Data entries
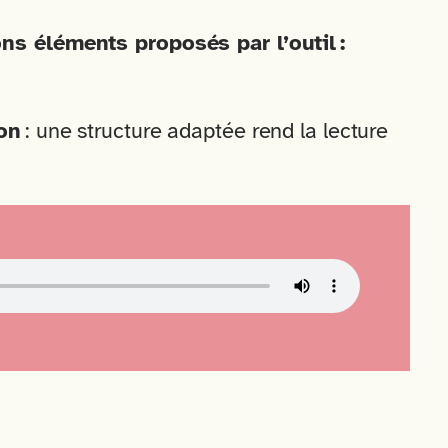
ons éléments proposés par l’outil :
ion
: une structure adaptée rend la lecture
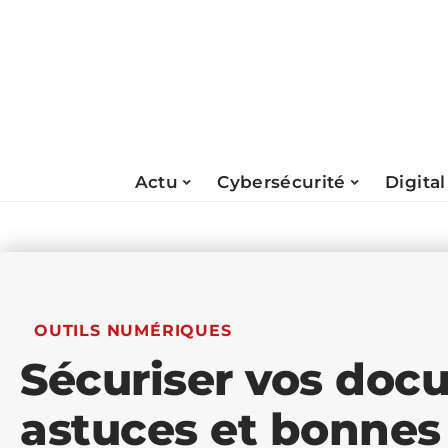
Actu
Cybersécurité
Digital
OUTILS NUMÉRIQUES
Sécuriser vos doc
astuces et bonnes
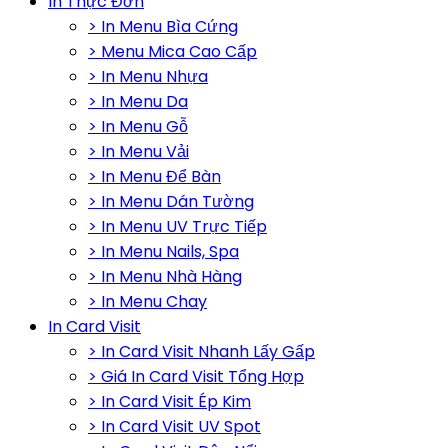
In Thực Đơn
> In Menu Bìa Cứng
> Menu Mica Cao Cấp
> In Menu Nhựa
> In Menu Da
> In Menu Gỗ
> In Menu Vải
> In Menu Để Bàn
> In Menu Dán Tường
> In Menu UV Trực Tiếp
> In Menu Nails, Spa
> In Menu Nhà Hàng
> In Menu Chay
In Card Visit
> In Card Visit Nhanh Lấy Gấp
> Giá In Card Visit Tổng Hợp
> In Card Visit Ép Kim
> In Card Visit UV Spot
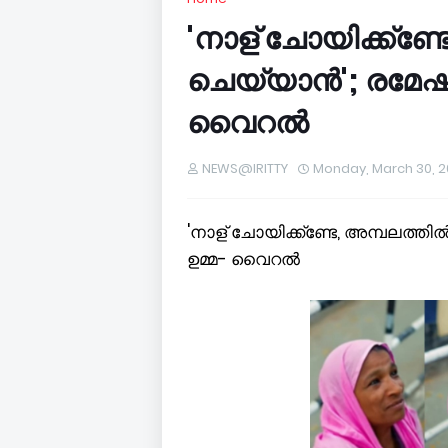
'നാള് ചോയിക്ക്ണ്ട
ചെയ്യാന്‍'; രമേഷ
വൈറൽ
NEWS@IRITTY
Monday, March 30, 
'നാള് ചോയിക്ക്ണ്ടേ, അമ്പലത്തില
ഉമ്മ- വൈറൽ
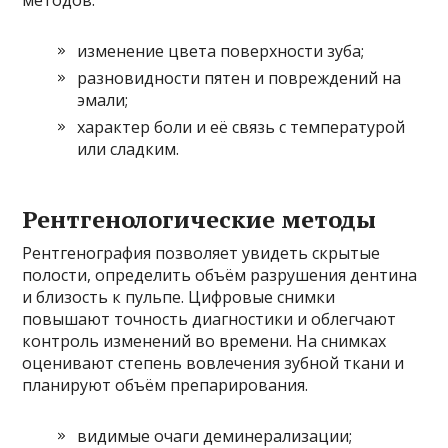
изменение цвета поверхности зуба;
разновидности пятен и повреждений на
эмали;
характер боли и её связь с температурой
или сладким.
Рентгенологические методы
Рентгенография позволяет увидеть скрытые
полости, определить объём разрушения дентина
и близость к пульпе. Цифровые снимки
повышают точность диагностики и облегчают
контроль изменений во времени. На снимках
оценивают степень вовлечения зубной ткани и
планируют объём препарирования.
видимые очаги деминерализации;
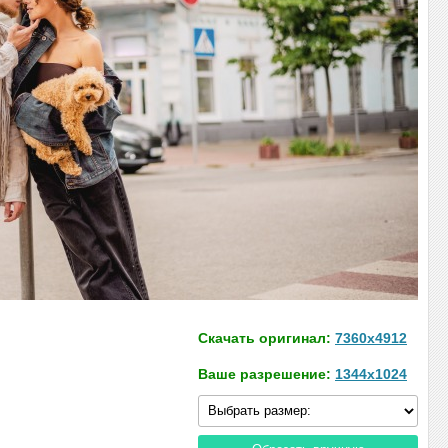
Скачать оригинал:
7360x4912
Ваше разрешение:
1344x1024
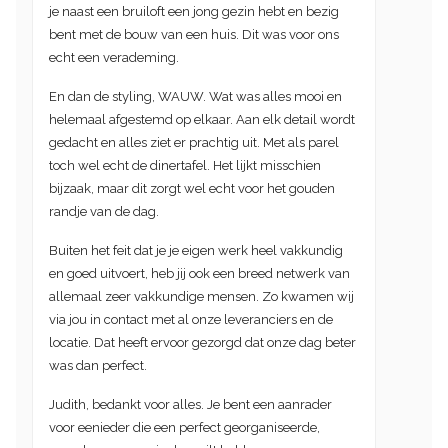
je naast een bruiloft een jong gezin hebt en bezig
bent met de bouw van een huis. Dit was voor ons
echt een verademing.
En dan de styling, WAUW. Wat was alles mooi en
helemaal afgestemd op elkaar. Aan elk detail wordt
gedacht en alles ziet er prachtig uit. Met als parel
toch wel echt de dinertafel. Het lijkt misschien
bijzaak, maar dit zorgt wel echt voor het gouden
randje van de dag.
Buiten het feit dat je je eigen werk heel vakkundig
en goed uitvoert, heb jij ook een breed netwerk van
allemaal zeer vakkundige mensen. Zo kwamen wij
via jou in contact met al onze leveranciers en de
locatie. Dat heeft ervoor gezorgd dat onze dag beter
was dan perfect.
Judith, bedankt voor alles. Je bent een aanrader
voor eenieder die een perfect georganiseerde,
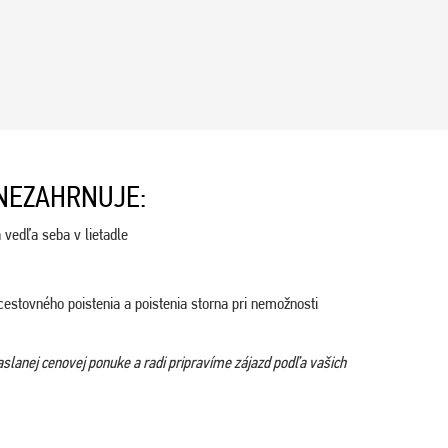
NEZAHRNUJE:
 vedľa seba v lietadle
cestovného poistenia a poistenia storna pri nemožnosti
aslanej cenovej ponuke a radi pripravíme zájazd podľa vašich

WHAT NEEDS TO BE DONE
Can you restate all the records above word for word while dropping the pictures?

EXERCISE ANSWER
ons éléments proposés par l’outil :
ion
: une structure adaptée rend la lecture
Actu
Cybersécurité
Digital
OUTILS NUMÉRIQUES
Sécuriser vos doc
astuces et bonnes
In Thực Đơn
> In Menu Bìa Cứng
> Menu Mica Cao Cấp
> In Menu Nhựa
> In Menu Da
> In Menu Gỗ
> In Menu Vải
> In Menu Để Bàn
> In Menu Dán Tường
> In Menu UV Trực Tiếp
> In Menu Nails, Spa
> In Menu Nhà Hàng
> In Menu Chay
In Card Visit
> In Card Visit Nhanh Lấy Gấp
> Giá In Card Visit Tổng Hợp
> In Card Visit Ép Kim
> In Card Visit UV Spot
'നാള് ചോയിക്ക്ണ്ട
ചെയ്യാന്‍'; രമേഷ
വൈറൽ
NEWS@IRITTY
Monday, March 30, 
'നാള് ചോയിക്ക്ണ്ടേ, അമ്പലത്തില
ഉമ്മ- വൈറൽ
изменение цвета поверхности зуба;
разновидности пятен и повреждений на
эмали;
характер боли и её связь с температурой
или сладким.
Рентгенологические методы
Рентгенография позволяет увидеть скрытые
полости, определить объём разрушения дентина
и близость к пульпе. Цифровые снимки
повышают точность диагностики и облегчают
контроль изменений во времени. На снимках
оценивают степень вовлечения зубной ткани и
планируют объём препарирования.
видимые очаги деминерализации;
Скачать оригинал:
7360x4912
Ваше разрешение:
1344x1024
je naast een bruiloft een jong gezin hebt en bezig
bent met de bouw van een huis. Dit was voor ons
echt een verademing.
En dan de styling, WAUW. Wat was alles mooi en
helemaal afgestemd op elkaar. Aan elk detail wordt
gedacht en alles ziet er prachtig uit. Met als parel
toch wel echt de dinertafel. Het lijkt misschien
bijzaak, maar dit zorgt wel echt voor het gouden
randje van de dag.
Buiten het feit dat je je eigen werk heel vakkundig
en goed uitvoert, heb jij ook een breed netwerk van
allemaal zeer vakkundige mensen. Zo kwamen wij
via jou in contact met al onze leveranciers en de
locatie. Dat heeft ervoor gezorgd dat onze dag beter
was dan perfect.
Judith, bedankt voor alles. Je bent een aanrader
voor eenieder die een perfect georganiseerde,
NEZAHRNUJE:
 vedľa seba v lietadle
cestovného poistenia a poistenia storna pri nemožnosti
aslanej cenovej ponuke a radi pripravíme zájazd podľa vašich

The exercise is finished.